### EXERCISE AIM
From the records below, extract only the lines running from the line with "ファミマ|ゴディバチョコフラッ" to the line with "Arrangementer", both lines included, reproducing them exactly.

### INPUT FOR THIS TASK
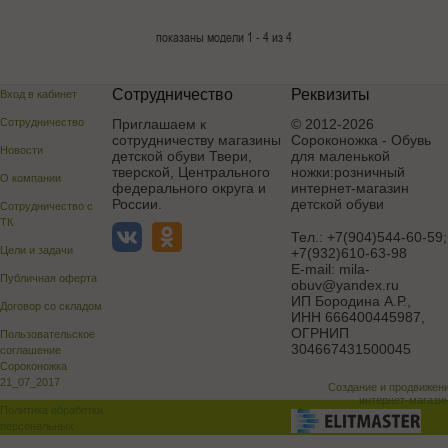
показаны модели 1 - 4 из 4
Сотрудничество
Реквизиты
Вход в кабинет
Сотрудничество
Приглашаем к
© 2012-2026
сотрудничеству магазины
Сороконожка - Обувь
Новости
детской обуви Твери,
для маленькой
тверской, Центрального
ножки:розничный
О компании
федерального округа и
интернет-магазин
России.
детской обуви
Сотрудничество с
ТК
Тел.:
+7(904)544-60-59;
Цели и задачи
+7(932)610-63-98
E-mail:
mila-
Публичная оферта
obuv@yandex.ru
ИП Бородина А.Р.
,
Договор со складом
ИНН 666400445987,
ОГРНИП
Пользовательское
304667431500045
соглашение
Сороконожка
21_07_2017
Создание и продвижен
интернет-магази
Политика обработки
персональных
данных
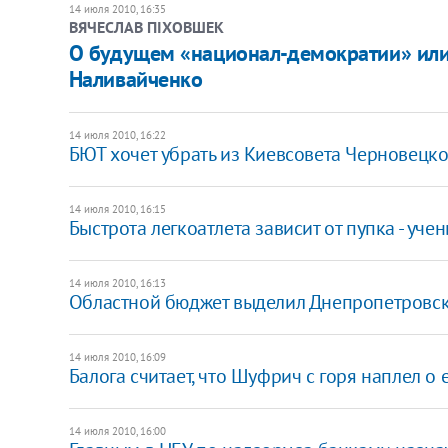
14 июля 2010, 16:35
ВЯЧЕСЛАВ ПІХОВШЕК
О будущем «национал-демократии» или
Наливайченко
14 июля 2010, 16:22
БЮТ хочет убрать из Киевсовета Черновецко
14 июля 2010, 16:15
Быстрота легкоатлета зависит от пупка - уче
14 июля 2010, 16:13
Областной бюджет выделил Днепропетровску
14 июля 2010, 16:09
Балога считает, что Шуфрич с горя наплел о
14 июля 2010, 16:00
...
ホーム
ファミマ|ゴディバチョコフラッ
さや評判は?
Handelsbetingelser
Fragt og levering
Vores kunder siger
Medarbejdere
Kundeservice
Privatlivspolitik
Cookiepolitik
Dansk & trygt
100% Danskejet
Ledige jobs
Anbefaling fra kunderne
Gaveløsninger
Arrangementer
* * *
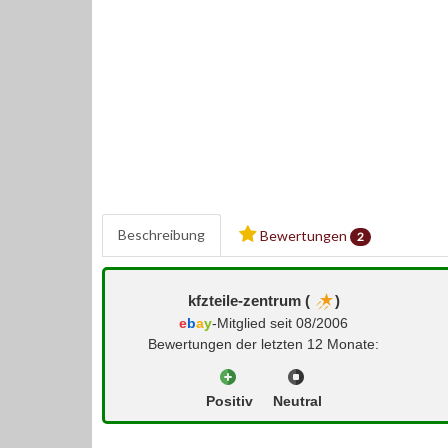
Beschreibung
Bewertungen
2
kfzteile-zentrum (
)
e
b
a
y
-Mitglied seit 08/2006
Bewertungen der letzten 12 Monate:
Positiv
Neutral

### RESULT BELOW
ファミマ|ゴディバチョコフラッ
さや評判は?
Handelsbetingelser
Fragt og levering
Vores kunder siger
Medarbejdere
Kundeservice
Privatlivspolitik
Cookiepolitik
Dansk & trygt
100% Danskejet
Ledige jobs
Anbefaling fra kunderne
Gaveløsninger
Arrangementer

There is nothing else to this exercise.